If you need to know how to do something with Excel, you can just look it up. It's so widely used and universal there's tons of sites dedicated to doing stuff it in. Most jobs you don't even need to do anything fancy for either. Like Pivot Tables? you'll probably never used them, but if you do, they're literally a button under the data tab. Edit: it's actually in the Insert tab not the Data tab.

The actual best "trick" I've learned is that you can hit Ctrl+Shift+ an arrow key to quickly select multiple cells.

Thank you for advising! I do feel pretty confident that I’ll be able to get a feel for it relatively easily— once I get the basics down I bet I can intuit most of the stuff on the test. Little QOL tricks like that last one will be super helpful, much appreciated :)

Microsoft's Excel Quick Start guide (will download a PDF): https://download.microsoft.com/download/5/3/0/5303FC2D-E52C-41F9-A4E3-EC99D7D7019D/Excel%20QS.pdf

Cheat sheet with common tasks and keyboard shortcuts: https://www.customguide.com/cheat-sheet/excel-cheat-sheet.pdf

General tutorial with chapters https://www.excel-easy.com/

Biggest piece of advice I can give you: Excel is about learn by doing, not about knowing the program in and out

  1. Pay attention to what your job asks you to do in real, practical terms
  2. Hack together a way to do it on Excel until you have some grasp of it no matter how inefficient it feels at first
  3. Refine, refine, refine. Keep looking for ways to do whatever tasks or functions you use the most, but faster, until you get the general sense of "yeah I get it". Don't even slightly worry about anything you don't immediately need
  4. When in doubt, look it up. I've been using Excel since 1998, I now swap between it, Google Sheets, and the OpenOffice equivalents depending on what I'm up to, and I still need to look shit up a lot.
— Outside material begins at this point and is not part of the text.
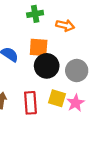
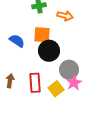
gray circle: (77, 70) -> (69, 70), moved
yellow square: (57, 98) -> (56, 89), moved, turned 35

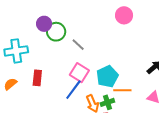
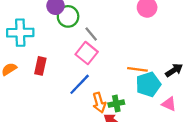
pink square: (79, 73) -> (87, 53), moved
cyan pentagon: (107, 76) -> (148, 84), moved
orange line: (122, 90) -> (137, 69), moved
There is no shame.

Learn to look up functions, don’t memorize them. When you start typing a function out (by typing “=“) it will give you a pretty decent top level prompt for what each part of the function does, separated by commas. But you will be far better off just looking them up as you need them than anticipating what your job needs. For instance, I’ve used IFERROR, VLOOKUP, SUM, SUMIF, ROUND and others nearly every day, and a friend who also uses excel every day blew my mind with CONCATENATE, a function I would have never needed in my job, ever. It’s a bonkers expansive program, and you’re only ever gonna need like 5% of what it can do. I also used Pivot Tables a lot, which so many interviews asked about. But always, always look it up. It takes two seconds and there’s absolutely someone else on some 2007 forum post who had the exact same problem. Good luck!

CONCAT is actually now defunct. The new one is TEXTJOIN and is so much better. I use it all the time. It lets you define a delimiter between strings. I also use SUBSTITUTE a lot with it. But my job involves generating uniform comments and file names or pulling text that needs to be formatted a specific way, like SSNs.